Record set
--------------------

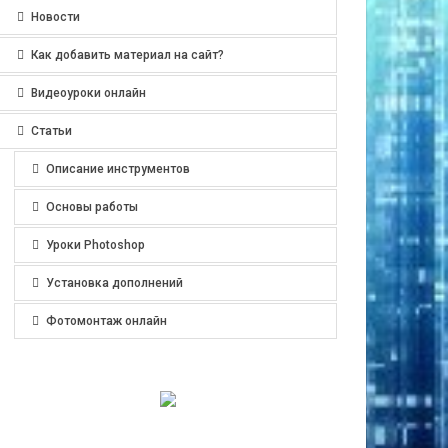
Новости
Как добавить материал на сайт?
Видеоуроки онлайн
Статьи
Описание инструментов
Основы работы
Уроки Photoshop
Установка дополнений
Фотомонтаж онлайн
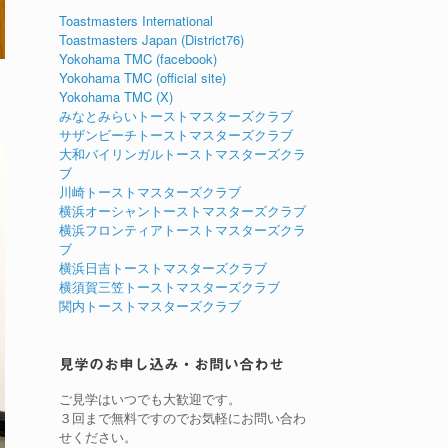
Toastmasters International
Toastmasters Japan (District76)
Yokohama TMC (facebook)
Yokohama TMC (official site)
Yokohama TMC (X)
みなとみらいトーストマスターズクラブ
サザンビーチトーストマスターズクラブ
大和バイリンガルトーストマスターズクラ
ブ
川崎トーストマスターズクラブ
横浜オーシャントーストマスターズクラブ
横浜フロンティアトーストマスターズクラ
ブ
横浜日吉トーストマスターズクラブ
横須賀三笠トーストマスターズクラブ
関内トーストマスターズクラブ
見学のお申し込み・お問い合わせ
ご見学はいつでも大歓迎です。
３回まで無料ですのでお気軽にお問い合わ
せください。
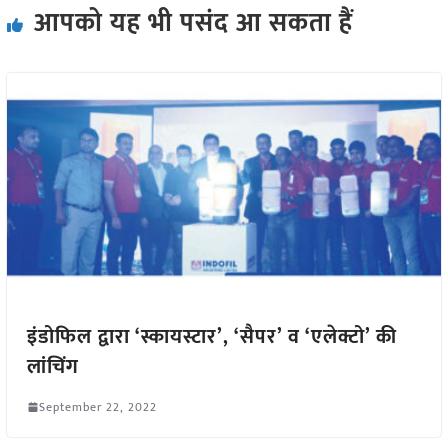
आपको यह भी पसंद आ सकता हैं
इंडोफिल द्वारा ‘स्कायस्टार’, ‘सैपर’ व ‘एलेक्टो’ की
लांचिंग
September 22, 2022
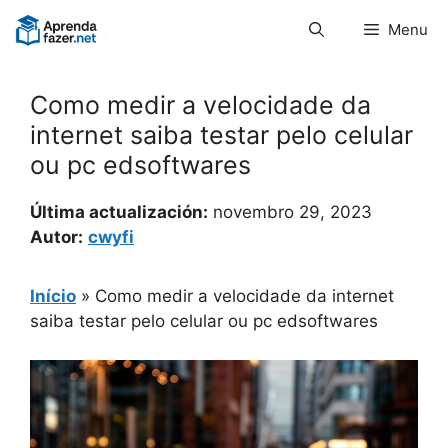
Pular
Menu
para
o
conteúdo
Como medir a velocidade da
internet saiba testar pelo celular
ou pc edsoftwares
Última actualización:
novembro 29, 2023
Autor:
cwyfi
Início
»
Como medir a velocidade da internet
saiba testar pelo celular ou pc edsoftwares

--------------------

Brief
Repeat only the lines from the one holding "Yokohama TMC (facebook)" through the last line of the data, inclusive. Keep the pictures out.

Answer space
Yokohama TMC (facebook)
Yokohama TMC (official site)
Yokohama TMC (X)
みなとみらいトーストマスターズクラブ
サザンビーチトーストマスターズクラブ
大和バイリンガルトーストマスターズクラ
ブ
川崎トーストマスターズクラブ
横浜オーシャントーストマスターズクラブ
横浜フロンティアトーストマスターズクラ
ブ
横浜日吉トーストマスターズクラブ
横須賀三笠トーストマスターズクラブ
関内トーストマスターズクラブ
見学のお申し込み・お問い合わせ
ご見学はいつでも大歓迎です。
３回まで無料ですのでお気軽にお問い合わ
せください。
आपको यह भी पसंद आ सकता हैं
इंडोफिल द्वारा ‘स्कायस्टार’, ‘सैपर’ व ‘एलेक्टो’ की
लांचिंग
September 22, 2022
Pular
Menu
para
o
conteúdo
Como medir a velocidade da
internet saiba testar pelo celular
ou pc edsoftwares
Última actualización:
novembro 29, 2023
Autor:
cwyfi
Início
»
Como medir a velocidade da internet
saiba testar pelo celular ou pc edsoftwares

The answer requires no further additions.